After all these blocks comes the agent's message to the client itself — the only thing the client would see in a real chat.
Test constantly
The test chat is free for a reason — it is meant to be used constantly. Check any change in the agent right away: made an edit — ran the scenario — looked at what changed.
One check is not enough. The agent runs on an LLM, so its responses are not strictly deterministic: it may behave differently across runs to the same message. If the agent answered correctly once, that is no guarantee it will always answer that way. So run important scenarios several times, resetting the conversation, and watch how stable the behaviour is. It is this stability that you check before launching a version on real clients (see Agent versions and statuses).
How to read the chat when something goes wrong
When the agent behaves not as you expected, the answer is almost always already in the test chat:
- Check the available steps. If the agent "did not do" what you configured, look at whether the needed step was in the list of available ones. If it is not there, the matter is not with the agent but with the step's conditions, visibility, or event type.

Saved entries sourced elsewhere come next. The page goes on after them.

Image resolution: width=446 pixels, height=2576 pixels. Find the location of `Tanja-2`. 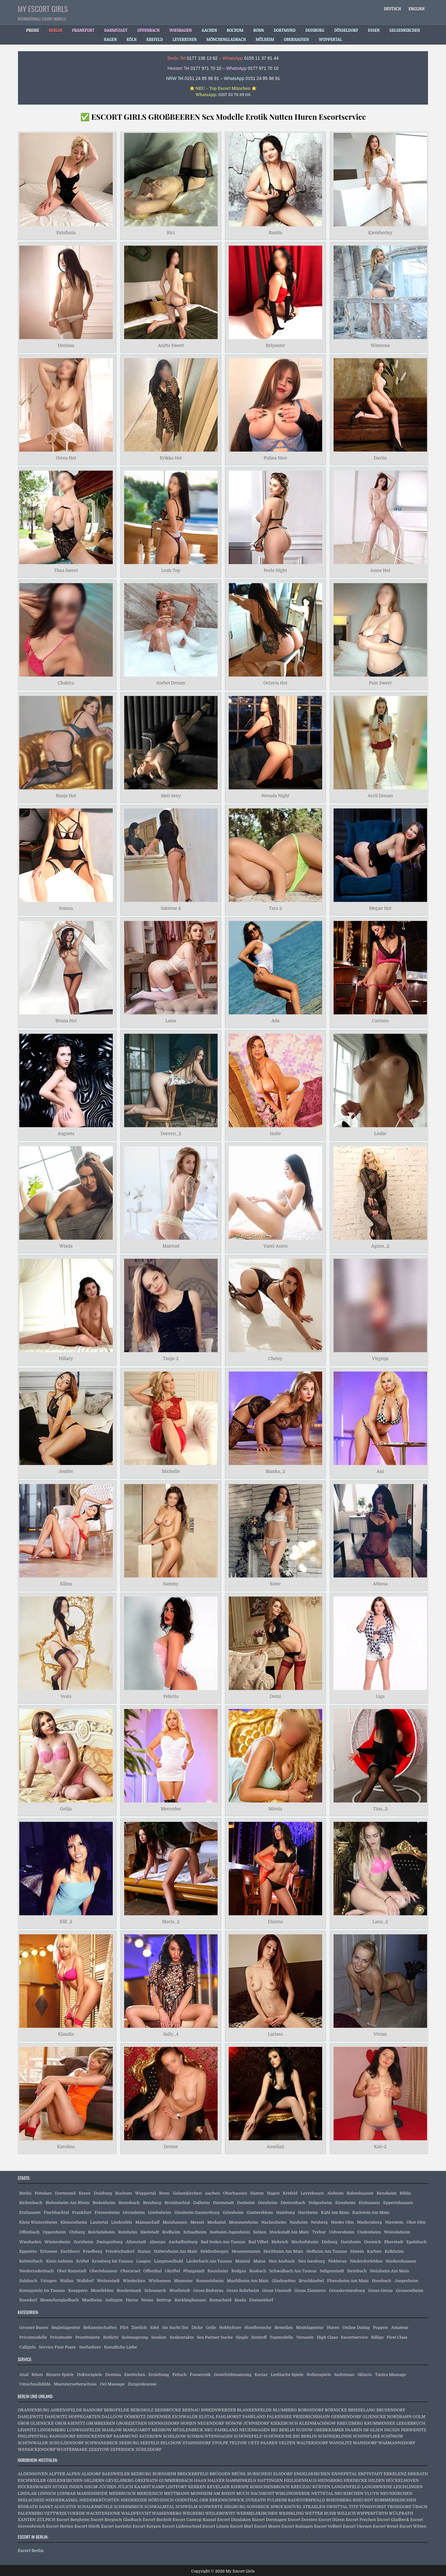 Tanja-2 is located at coordinates (170, 1358). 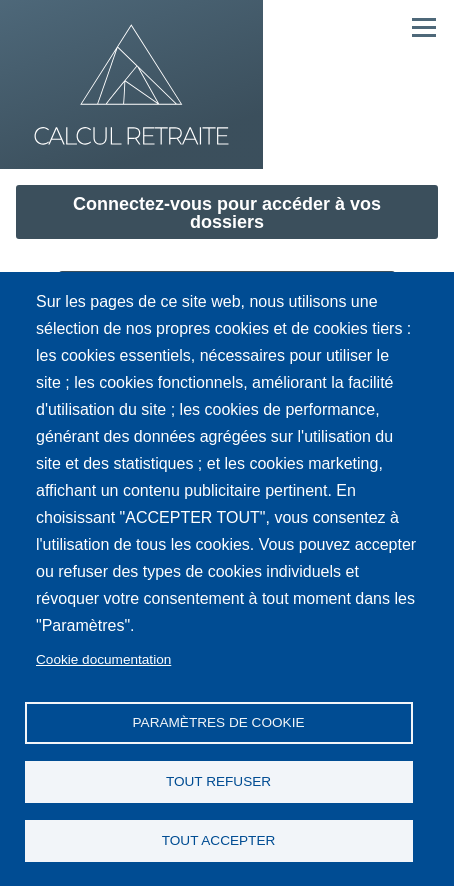 The image size is (454, 886). I want to click on Tout refuser, so click(218, 781).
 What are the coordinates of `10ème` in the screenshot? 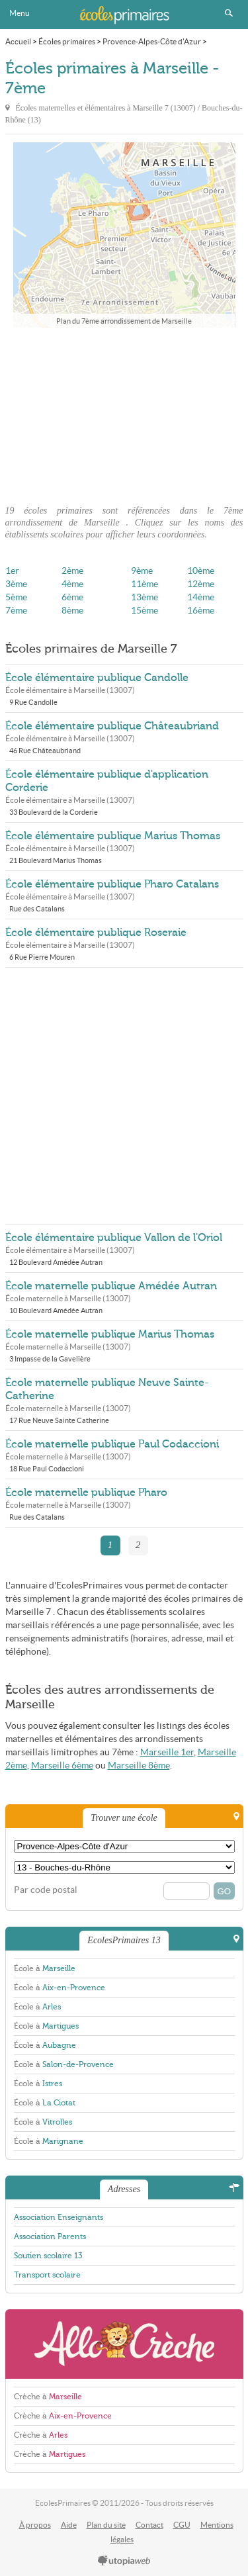 It's located at (200, 571).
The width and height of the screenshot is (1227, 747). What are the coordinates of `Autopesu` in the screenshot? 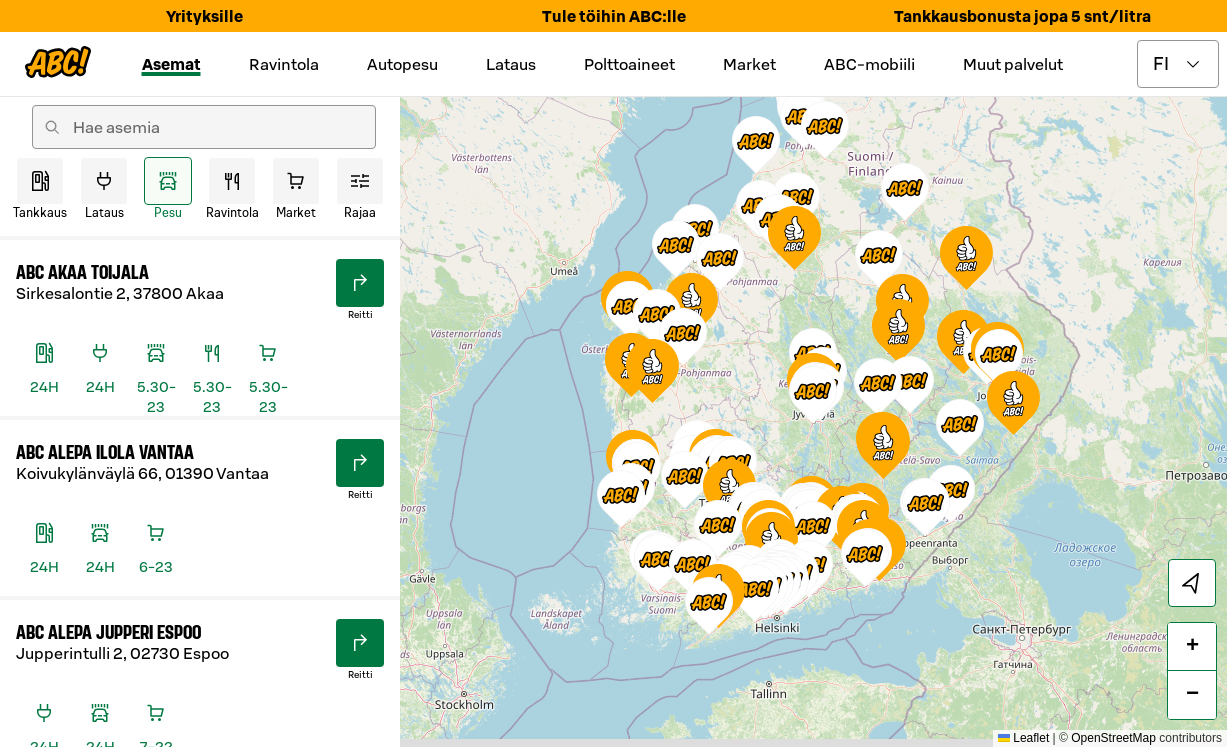 It's located at (402, 64).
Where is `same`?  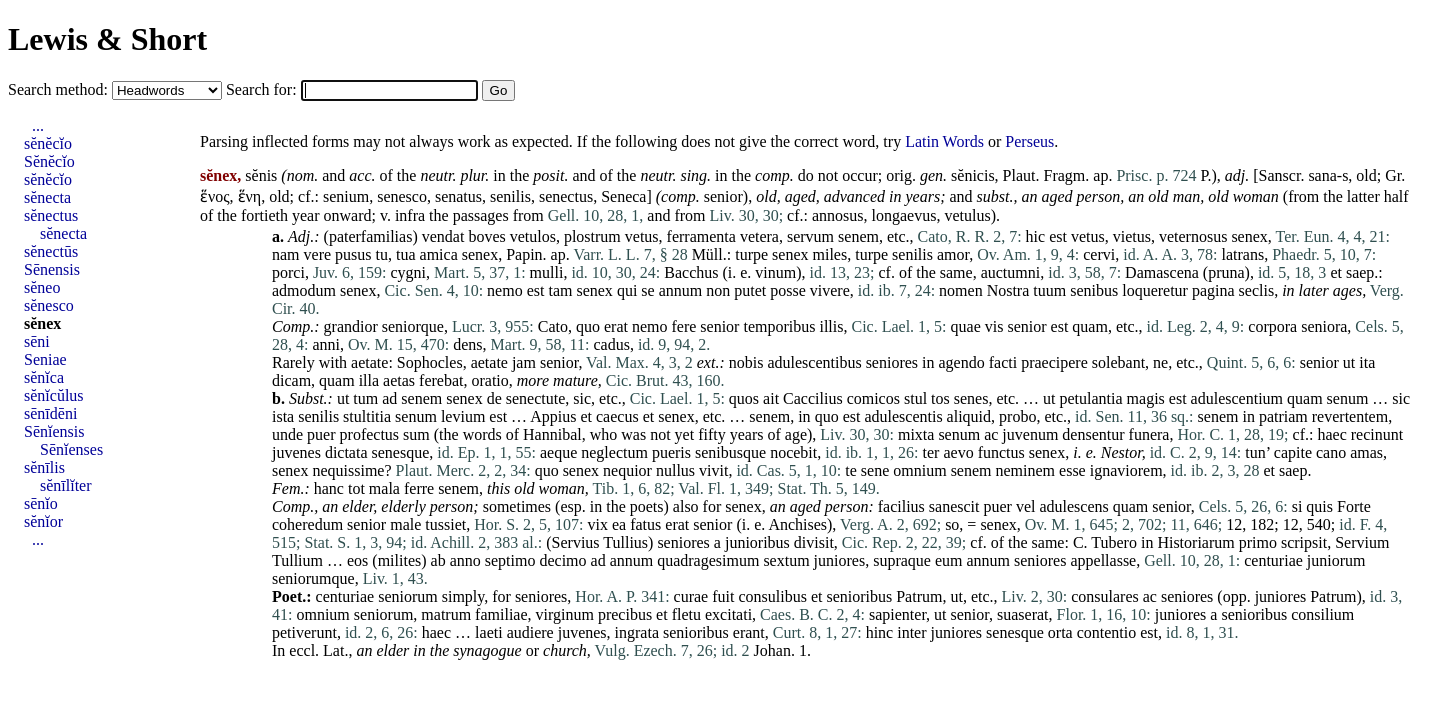 same is located at coordinates (956, 272).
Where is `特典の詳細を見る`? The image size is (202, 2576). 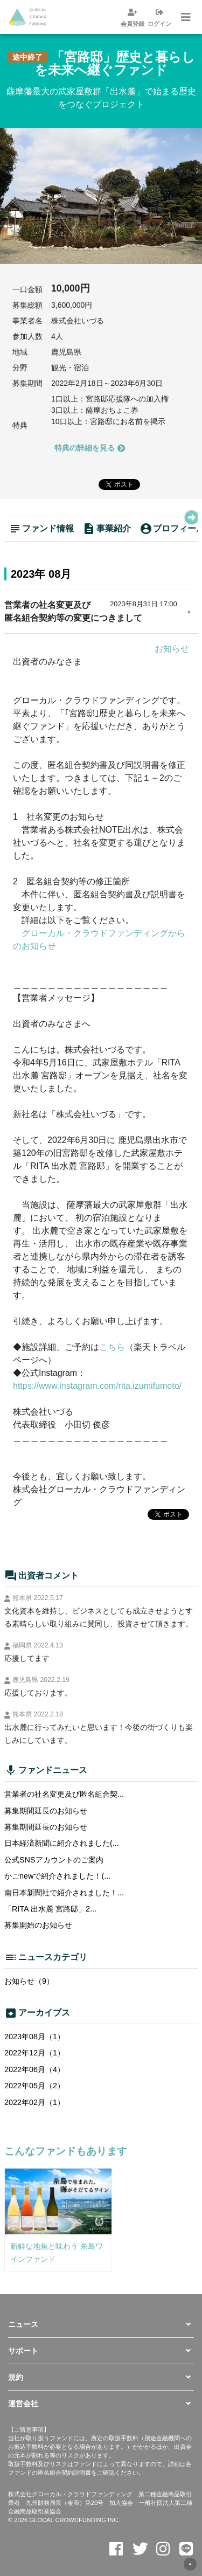 特典の詳細を見る is located at coordinates (89, 447).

- Read the agent's reasoning. The green "thoughts" blocks show how the agent understood the situation. Often it turns out that it reasoned logically — just based not on the picture you had in mind. This immediately suggests what to fix in the prompt or scenario.
- Check the tasks in the dashboard. If the agent collects the wrong data or goes down the wrong step, look at which tasks it had. An incorrectly set task is a frequent cause of "wrong" behaviour.